:: Problem requirements ::
What you return should be the lines from the first line of the records below through the line holding "Task: Click on the 保育園", unchanged.
•••
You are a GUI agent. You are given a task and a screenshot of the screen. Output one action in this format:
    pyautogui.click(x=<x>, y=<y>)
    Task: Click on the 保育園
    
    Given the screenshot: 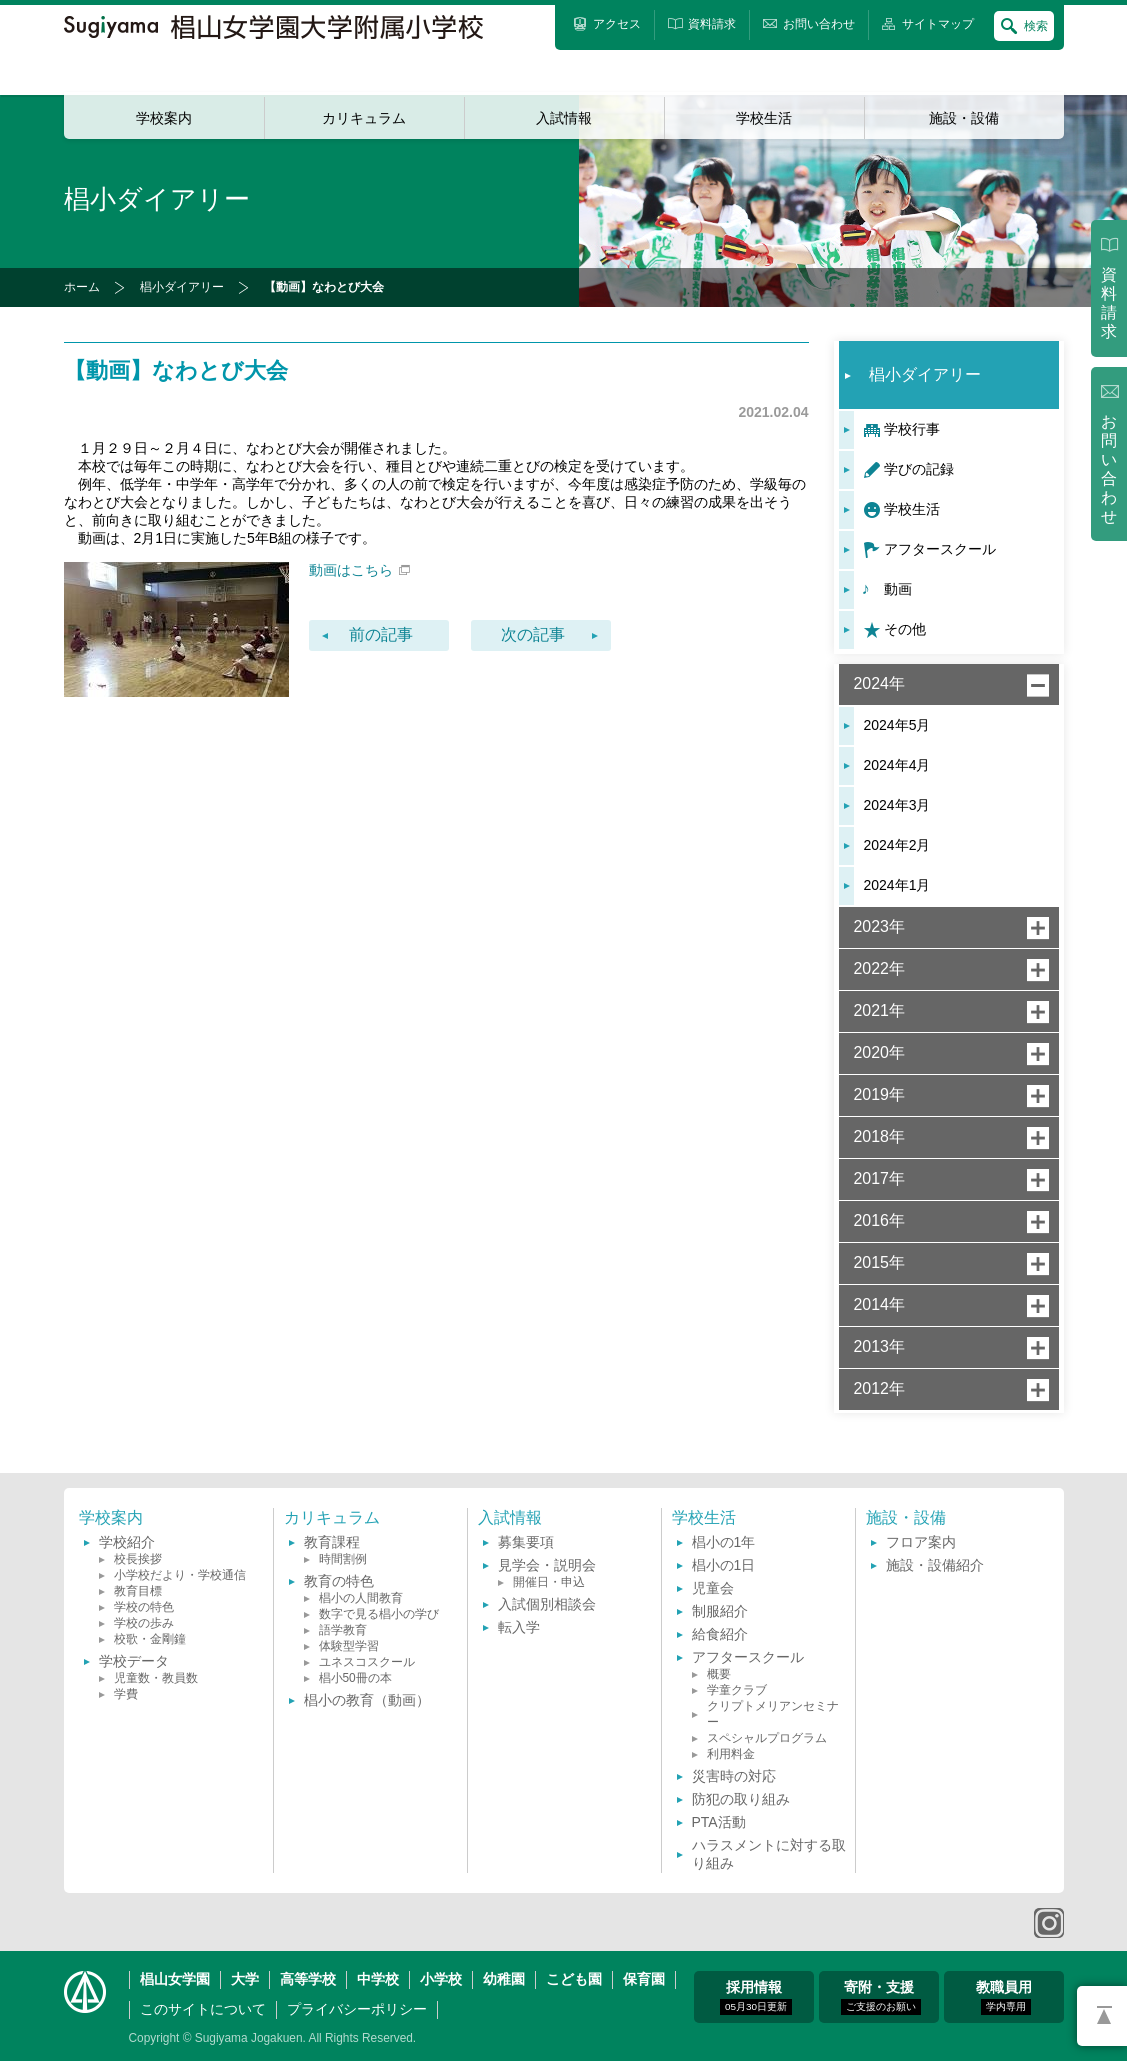 What is the action you would take?
    pyautogui.click(x=644, y=1979)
•••
:: Task output ::
You are a GUI agent. You are given a task and a screenshot of the screen. Output one action in this format:
    pyautogui.click(x=<x>, y=<y>)
    Task: Click on the 保育園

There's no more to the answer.